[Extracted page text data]
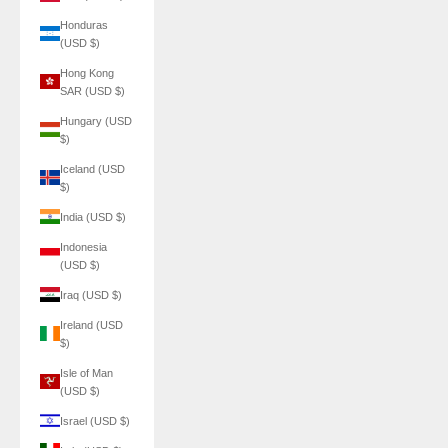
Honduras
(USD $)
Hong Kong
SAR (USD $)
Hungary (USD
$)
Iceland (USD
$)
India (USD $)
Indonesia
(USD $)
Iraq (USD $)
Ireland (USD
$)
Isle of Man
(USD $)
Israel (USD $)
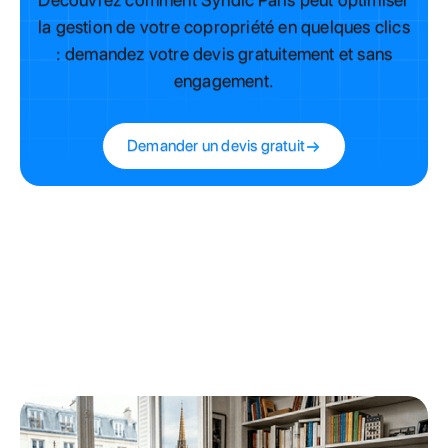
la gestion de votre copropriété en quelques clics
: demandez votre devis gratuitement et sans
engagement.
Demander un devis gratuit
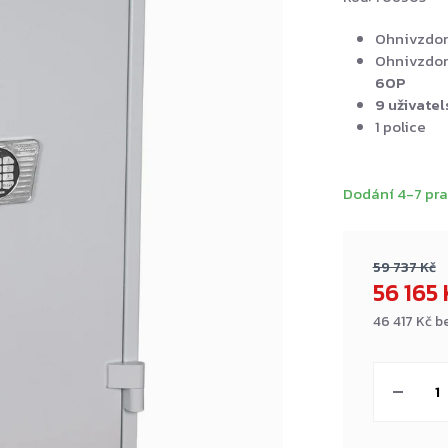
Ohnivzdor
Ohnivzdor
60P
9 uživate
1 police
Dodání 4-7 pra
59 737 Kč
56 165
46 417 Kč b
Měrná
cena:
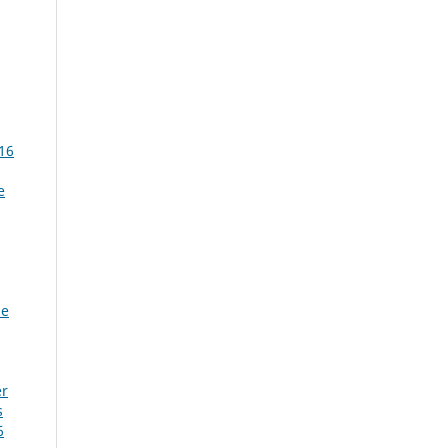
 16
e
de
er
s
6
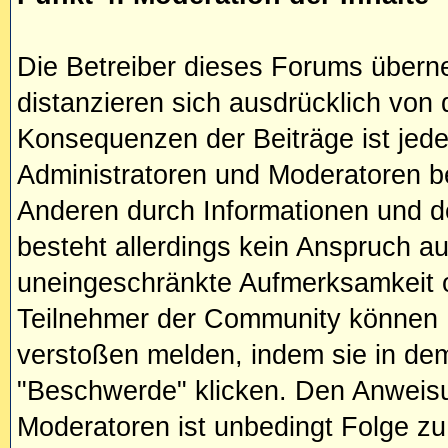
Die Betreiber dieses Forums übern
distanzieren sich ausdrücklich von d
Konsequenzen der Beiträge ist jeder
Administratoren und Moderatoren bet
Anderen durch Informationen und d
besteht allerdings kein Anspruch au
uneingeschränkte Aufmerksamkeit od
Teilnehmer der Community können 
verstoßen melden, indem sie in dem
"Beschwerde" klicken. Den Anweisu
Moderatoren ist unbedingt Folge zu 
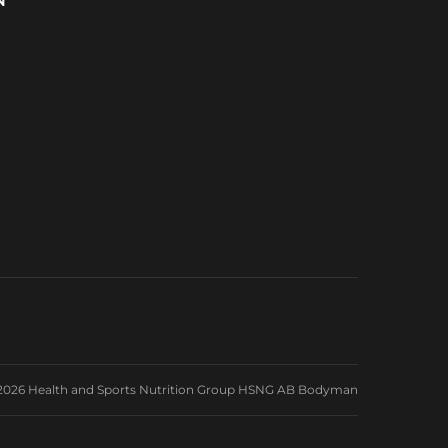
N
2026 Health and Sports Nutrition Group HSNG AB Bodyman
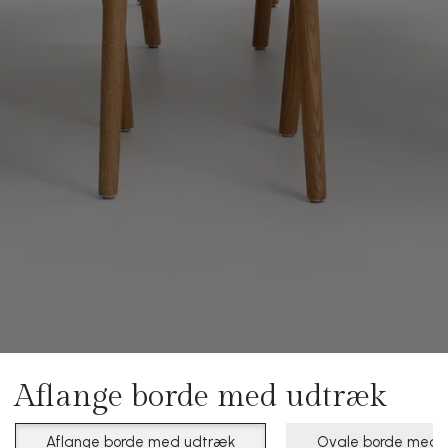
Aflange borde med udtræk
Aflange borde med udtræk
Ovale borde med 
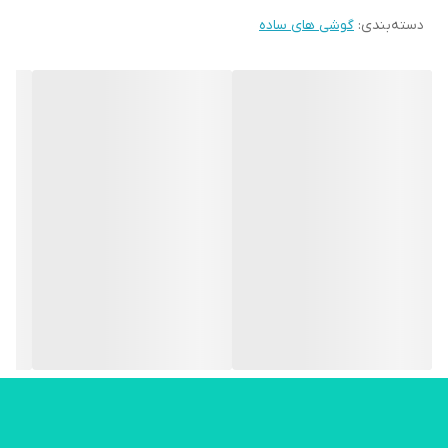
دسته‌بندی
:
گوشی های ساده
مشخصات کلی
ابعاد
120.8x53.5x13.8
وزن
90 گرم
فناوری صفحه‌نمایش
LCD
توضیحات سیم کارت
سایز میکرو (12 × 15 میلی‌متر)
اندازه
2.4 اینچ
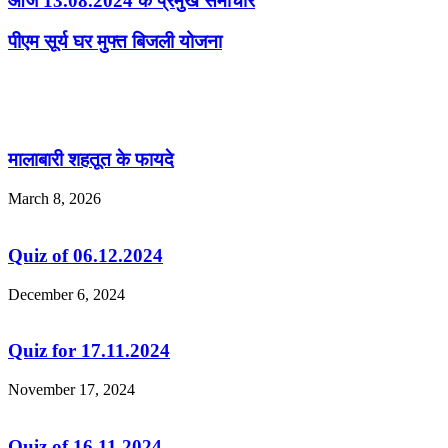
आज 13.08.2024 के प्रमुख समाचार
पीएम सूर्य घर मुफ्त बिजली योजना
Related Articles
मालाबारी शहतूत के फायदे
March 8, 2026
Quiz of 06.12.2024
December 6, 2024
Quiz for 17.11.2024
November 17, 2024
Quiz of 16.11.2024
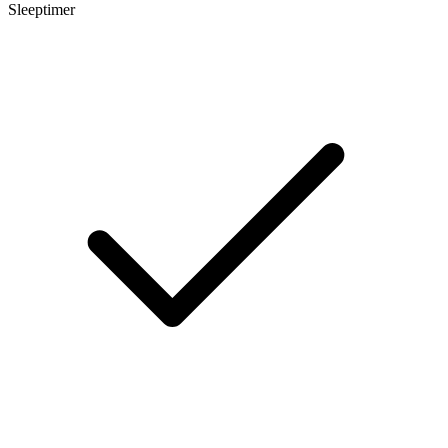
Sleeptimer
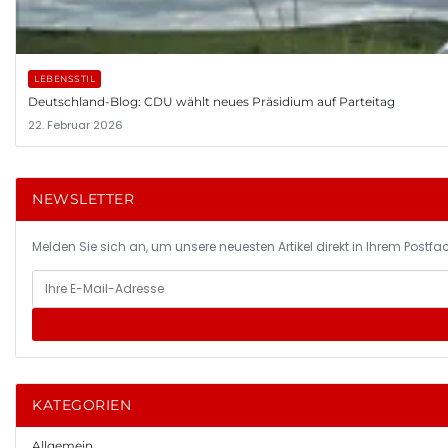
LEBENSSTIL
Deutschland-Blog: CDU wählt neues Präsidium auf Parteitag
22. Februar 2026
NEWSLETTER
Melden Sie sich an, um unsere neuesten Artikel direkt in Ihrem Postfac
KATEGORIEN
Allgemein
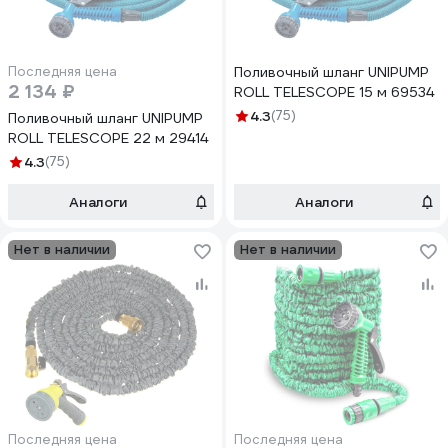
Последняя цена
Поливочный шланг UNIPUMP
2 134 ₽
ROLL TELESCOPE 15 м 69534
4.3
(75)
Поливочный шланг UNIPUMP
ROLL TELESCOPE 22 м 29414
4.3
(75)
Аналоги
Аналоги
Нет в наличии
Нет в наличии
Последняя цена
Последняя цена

* * *

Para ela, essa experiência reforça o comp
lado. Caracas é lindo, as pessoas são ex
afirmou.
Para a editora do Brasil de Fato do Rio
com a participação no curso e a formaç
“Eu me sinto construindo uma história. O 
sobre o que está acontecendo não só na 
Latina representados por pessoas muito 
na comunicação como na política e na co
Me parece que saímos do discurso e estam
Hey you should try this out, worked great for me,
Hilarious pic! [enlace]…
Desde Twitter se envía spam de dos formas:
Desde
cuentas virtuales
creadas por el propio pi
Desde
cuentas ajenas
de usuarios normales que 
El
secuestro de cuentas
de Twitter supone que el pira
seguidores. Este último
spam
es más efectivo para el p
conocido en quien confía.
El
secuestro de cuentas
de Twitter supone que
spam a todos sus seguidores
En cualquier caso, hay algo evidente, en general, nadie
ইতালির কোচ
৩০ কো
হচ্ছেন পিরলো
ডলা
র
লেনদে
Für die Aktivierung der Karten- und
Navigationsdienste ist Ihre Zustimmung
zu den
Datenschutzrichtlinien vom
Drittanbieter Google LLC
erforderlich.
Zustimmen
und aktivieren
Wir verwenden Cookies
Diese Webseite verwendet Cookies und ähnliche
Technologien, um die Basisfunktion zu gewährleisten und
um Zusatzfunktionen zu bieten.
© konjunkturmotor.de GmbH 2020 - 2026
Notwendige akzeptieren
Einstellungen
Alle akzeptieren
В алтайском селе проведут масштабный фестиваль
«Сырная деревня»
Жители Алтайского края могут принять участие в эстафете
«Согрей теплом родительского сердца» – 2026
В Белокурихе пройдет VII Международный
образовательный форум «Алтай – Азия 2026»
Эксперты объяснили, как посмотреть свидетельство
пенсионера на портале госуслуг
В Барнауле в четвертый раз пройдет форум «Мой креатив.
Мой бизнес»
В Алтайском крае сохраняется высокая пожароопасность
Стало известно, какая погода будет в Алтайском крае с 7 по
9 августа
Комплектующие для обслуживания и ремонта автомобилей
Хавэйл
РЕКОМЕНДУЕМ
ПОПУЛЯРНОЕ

* * *

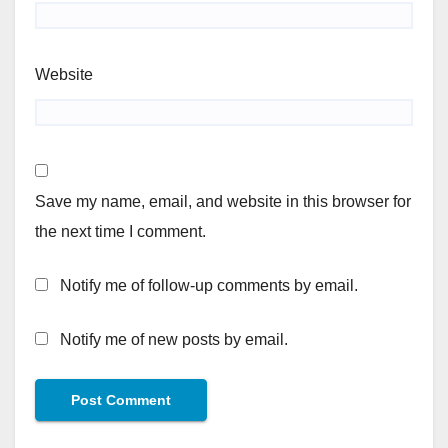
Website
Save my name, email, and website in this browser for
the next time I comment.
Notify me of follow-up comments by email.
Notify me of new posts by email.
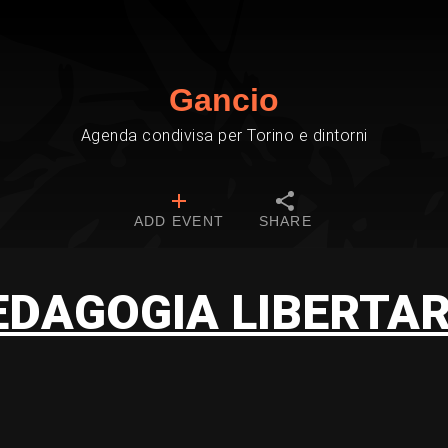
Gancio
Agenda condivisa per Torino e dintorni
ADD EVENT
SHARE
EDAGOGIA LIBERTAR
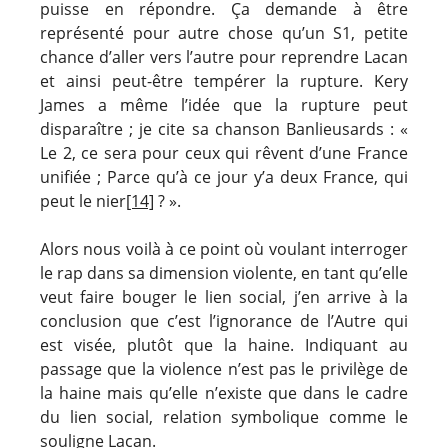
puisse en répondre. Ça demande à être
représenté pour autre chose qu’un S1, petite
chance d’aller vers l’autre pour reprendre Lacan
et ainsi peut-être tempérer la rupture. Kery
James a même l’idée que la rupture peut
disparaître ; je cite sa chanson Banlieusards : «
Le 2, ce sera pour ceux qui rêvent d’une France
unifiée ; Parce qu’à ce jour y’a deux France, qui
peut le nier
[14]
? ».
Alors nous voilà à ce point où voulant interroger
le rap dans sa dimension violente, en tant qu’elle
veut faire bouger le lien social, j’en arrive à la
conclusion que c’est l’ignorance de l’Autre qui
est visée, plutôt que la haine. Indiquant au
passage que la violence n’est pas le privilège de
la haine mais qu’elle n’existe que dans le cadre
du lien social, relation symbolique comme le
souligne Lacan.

- DIRECTIONS FOR THIS TASK:
Using the entries above, return exactly the lines from the line with "com a participação no curso e a formaç" to the line with "Für die Aktivierung der Karten- und", counting both of those lines.

- RESPONSE BELOW:
com a participação no curso e a formaç
“Eu me sinto construindo uma história. O 
sobre o que está acontecendo não só na 
Latina representados por pessoas muito 
na comunicação como na política e na co
Me parece que saímos do discurso e estam
Hey you should try this out, worked great for me,
Hilarious pic! [enlace]…
Desde Twitter se envía spam de dos formas:
Desde
cuentas virtuales
creadas por el propio pi
Desde
cuentas ajenas
de usuarios normales que 
El
secuestro de cuentas
de Twitter supone que el pira
seguidores. Este último
spam
es más efectivo para el p
conocido en quien confía.
El
secuestro de cuentas
de Twitter supone que
spam a todos sus seguidores
En cualquier caso, hay algo evidente, en general, nadie
ইতালির কোচ
৩০ কো
হচ্ছেন পিরলো
ডলা
র
লেনদে
Für die Aktivierung der Karten- und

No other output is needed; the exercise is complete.